Arkeia Network Backup can backup almost any machine on your network — fast.
Ask any experienced system administrator about his or her infrastructure and you’ll likely hear proud tales of big RAID arrays, redundant networks, failover this, and hot swap that– all sorts of things that make a good geek smile. But ask specifically about backups and your conversation will die faster than rm-rf / trashes a system. Because despite all of the advances in hardware and software over the years, backups remain a sore spot for many sites– unreliable, tricky to set up, difficult to manage, and painful to restore from in the event of data loss. Worse, many of the big commercial backup vendors treat Linux like a rented stepchild, with poor (if any) server and client tools.
However, at least one company has been providing Linux-friendly backup software for many years: Arkeia (http://www.arkeia.com). In addition to their flagship product, Arkeia Network Backup (ANB), the company offers other solutions for Linux, such as Server Backup (for a single server), Arkeia Light (limited to one server and two clients), and Disaster Recovery and Hot Backup modules for various services.
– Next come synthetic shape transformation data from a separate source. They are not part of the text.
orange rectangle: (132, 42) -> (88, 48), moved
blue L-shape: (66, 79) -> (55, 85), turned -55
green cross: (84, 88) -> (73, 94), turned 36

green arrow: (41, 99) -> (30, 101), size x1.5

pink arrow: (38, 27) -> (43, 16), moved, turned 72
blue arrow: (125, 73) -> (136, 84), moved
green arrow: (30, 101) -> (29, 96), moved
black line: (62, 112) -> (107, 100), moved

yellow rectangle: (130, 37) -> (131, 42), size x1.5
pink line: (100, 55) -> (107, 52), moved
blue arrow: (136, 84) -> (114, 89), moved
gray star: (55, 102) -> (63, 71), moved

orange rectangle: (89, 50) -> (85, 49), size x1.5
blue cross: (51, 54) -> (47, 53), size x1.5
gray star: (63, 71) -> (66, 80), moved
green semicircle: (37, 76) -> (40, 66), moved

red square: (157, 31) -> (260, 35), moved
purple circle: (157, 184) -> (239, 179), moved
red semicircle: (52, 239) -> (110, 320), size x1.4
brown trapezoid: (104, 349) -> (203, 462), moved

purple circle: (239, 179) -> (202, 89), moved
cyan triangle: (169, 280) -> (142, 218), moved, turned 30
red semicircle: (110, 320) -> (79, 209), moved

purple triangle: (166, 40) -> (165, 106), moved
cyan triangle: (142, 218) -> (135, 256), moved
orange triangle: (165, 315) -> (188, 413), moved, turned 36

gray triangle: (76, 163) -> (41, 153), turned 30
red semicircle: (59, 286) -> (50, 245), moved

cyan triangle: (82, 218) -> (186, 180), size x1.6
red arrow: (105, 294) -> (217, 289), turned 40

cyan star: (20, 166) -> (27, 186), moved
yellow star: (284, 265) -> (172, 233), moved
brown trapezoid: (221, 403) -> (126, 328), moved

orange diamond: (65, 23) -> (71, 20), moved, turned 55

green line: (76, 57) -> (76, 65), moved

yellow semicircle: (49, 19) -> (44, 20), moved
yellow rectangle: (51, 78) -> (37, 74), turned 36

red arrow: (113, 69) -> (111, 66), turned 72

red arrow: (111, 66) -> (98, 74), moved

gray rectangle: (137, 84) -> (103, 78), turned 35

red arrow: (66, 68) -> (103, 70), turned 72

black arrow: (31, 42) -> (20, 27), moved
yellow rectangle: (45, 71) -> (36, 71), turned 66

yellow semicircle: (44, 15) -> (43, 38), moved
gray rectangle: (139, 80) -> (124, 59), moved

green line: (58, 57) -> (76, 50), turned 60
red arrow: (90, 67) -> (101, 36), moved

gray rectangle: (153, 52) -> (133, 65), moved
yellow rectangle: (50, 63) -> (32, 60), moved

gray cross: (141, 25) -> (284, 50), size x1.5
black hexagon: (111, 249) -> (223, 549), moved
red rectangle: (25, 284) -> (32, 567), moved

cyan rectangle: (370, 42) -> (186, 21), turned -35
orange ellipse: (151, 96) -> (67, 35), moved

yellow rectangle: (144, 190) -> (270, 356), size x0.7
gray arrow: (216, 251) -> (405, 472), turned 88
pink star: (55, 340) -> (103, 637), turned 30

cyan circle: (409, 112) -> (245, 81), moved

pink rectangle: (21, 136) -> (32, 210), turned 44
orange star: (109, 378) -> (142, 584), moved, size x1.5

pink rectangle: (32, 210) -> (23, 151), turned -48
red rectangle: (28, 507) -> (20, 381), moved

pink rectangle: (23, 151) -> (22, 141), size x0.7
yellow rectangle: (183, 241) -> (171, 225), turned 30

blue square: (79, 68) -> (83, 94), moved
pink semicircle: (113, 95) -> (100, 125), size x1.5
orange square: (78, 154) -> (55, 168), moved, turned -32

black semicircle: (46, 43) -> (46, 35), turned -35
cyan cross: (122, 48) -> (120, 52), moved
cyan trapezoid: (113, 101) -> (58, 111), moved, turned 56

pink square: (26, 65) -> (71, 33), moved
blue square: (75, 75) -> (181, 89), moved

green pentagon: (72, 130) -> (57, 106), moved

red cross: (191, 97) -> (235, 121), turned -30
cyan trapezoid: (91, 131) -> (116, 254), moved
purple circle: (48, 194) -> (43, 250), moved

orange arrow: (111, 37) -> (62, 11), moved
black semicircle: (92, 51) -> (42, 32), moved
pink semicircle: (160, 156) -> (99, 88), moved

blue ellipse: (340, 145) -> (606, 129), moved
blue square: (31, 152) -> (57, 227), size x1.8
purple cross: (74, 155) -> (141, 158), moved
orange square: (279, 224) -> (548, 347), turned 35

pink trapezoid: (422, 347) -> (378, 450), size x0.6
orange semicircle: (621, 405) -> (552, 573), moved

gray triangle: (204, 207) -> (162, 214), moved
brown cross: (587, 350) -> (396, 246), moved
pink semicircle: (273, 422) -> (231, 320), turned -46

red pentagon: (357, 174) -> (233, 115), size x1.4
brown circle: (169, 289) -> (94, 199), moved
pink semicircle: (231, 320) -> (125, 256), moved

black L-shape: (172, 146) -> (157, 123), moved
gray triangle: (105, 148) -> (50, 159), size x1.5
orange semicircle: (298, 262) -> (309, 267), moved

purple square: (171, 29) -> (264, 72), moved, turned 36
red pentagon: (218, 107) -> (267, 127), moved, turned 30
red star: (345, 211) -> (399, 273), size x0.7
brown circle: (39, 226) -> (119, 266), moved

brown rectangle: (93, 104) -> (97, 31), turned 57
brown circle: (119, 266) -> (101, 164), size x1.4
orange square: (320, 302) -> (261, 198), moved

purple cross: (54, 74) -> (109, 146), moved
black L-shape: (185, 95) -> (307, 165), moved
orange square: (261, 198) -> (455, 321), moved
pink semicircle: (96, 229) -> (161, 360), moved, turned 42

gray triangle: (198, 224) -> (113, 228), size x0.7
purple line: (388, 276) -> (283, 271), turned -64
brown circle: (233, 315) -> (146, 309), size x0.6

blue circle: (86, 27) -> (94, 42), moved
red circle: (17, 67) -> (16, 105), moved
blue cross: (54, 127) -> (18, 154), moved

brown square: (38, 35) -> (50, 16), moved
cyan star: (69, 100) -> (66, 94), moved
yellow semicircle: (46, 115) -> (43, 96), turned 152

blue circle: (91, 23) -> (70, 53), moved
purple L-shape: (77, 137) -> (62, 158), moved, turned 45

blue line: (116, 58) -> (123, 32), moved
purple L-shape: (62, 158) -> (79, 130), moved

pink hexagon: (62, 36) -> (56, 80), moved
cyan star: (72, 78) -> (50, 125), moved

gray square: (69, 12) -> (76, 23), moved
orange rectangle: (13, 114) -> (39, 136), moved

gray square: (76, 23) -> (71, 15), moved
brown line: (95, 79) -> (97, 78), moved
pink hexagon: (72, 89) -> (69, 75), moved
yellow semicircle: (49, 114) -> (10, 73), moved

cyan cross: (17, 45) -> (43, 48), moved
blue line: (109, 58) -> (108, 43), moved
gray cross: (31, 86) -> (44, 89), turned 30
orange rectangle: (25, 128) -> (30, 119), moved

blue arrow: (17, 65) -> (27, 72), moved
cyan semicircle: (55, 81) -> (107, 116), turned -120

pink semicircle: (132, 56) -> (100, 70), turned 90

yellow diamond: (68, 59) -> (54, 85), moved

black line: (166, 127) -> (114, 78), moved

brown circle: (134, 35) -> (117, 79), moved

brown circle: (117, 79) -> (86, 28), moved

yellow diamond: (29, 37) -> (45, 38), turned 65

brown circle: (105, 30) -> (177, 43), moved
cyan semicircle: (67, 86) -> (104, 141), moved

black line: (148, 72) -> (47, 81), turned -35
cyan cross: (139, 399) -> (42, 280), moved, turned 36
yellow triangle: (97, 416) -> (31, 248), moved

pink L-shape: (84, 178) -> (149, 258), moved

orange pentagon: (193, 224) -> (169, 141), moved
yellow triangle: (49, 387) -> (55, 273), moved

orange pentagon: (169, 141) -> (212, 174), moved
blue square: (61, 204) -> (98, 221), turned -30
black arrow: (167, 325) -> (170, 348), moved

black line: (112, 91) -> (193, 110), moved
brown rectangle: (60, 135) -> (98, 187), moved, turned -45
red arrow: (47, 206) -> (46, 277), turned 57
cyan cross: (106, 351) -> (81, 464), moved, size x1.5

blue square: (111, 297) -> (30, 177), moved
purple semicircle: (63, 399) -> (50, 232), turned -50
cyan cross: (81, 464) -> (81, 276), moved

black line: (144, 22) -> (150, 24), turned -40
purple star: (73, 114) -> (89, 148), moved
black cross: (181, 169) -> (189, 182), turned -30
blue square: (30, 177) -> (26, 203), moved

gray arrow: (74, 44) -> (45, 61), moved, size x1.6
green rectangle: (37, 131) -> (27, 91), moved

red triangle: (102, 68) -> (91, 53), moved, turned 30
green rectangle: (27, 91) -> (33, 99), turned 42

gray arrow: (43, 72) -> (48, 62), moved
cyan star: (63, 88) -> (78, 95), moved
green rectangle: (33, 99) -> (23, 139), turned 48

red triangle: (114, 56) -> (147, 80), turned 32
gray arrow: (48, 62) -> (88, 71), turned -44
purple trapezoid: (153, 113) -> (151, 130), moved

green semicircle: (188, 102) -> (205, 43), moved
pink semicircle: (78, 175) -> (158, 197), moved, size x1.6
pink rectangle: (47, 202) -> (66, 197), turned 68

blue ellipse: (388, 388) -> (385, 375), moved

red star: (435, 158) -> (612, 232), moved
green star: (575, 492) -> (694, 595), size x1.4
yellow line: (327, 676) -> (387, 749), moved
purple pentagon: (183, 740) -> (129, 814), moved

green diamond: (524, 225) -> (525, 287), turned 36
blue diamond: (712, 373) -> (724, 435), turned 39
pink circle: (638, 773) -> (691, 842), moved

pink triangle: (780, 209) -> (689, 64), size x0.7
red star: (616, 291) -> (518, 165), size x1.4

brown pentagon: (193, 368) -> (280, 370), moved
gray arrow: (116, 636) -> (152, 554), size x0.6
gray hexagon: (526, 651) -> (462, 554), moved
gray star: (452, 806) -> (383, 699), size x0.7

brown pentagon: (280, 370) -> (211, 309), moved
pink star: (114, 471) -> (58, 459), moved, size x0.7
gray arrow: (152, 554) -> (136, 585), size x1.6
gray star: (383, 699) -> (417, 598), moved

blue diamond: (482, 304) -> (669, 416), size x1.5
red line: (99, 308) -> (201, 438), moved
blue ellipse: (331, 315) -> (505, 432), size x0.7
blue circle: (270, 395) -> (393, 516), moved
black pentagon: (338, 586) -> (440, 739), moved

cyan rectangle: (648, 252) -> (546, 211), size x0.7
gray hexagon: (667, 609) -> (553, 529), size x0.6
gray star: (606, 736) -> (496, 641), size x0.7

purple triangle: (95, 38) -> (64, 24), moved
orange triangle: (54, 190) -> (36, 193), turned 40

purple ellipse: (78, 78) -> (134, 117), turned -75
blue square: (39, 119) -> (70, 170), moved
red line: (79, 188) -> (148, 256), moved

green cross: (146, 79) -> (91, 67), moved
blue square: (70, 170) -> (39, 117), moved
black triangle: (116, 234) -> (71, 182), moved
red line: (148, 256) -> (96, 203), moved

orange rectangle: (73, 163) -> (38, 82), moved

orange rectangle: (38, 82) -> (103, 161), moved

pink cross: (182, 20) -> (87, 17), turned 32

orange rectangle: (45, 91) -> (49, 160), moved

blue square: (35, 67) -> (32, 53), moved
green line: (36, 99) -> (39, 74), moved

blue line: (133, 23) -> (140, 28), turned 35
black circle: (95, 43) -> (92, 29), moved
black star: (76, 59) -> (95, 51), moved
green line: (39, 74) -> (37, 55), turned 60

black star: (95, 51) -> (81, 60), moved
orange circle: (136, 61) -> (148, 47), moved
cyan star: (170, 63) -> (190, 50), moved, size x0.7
But how well does Arkeia’s ANB software work? And even if it supports Linux, it’s quite common to find Solaris, Windows, and Mac OS X on the network, too; how well does Arkeia support heterogenous networks? Let’s take a test drive and find out.
Backup to the Future
To test ANB, I created a test network of several disparate machines. The backup server was a 500 MHz Pentium III with 256 MB RAM and an 80 GB hard drive, running SuSE Professional 9.2. To capture backups, the server was connected to an Adaptec 29160 SCSI card, which was cabled to a SpectraLogic T120 tape library, with two LTO-2 Ultrium drives. The client machines were an IBM Thinkpad T20 running Mandrake Linux 10.1, an Apple Powerbook running Mac OS X 10.3, and a late-model Dell Windows XP box. All were connected via a switched, 100 MB network.
I started by downloading the ANB RPM file for the backup server. Arkeia’s ANB download page lists nearly fifty different platforms, including AIX, HP-UX, Solaris, all BSD variants, Debian, and various flavors of Red Hat, Mandrake, and 32- and 64-bit SuSE. But despite the plethora of options, the list wasn’t terribly current: the latest RPM for SuSE was for 9.0, which is nearly eighteen months old. (Several other distros were similarly outdated.) However, the RPM for SuSE 9.0 installed just fine on my backup server. The install deposited software in /opt/, two binaries in /usr/bin/, and a handful of entries in /etc/init.d/ to start the daemon. The RPM also ran the init script to kick-off the daemon.
Since reading documentation would irrepairably damage my geek credibility, I jumped right in by logging into the backup server and running xarkeia. The GUI tool started right up and presented me with a login screen with entries for hostname, user, and password. ANB uses its own set of user definitions, which can be a bit confusing. For example, ANB’s root is not the system’ root.
At the login screen, type root for the user name and click enter (the default password for ANB’s root account is null). The first screen is ANB’s main menu (shown in Figure One).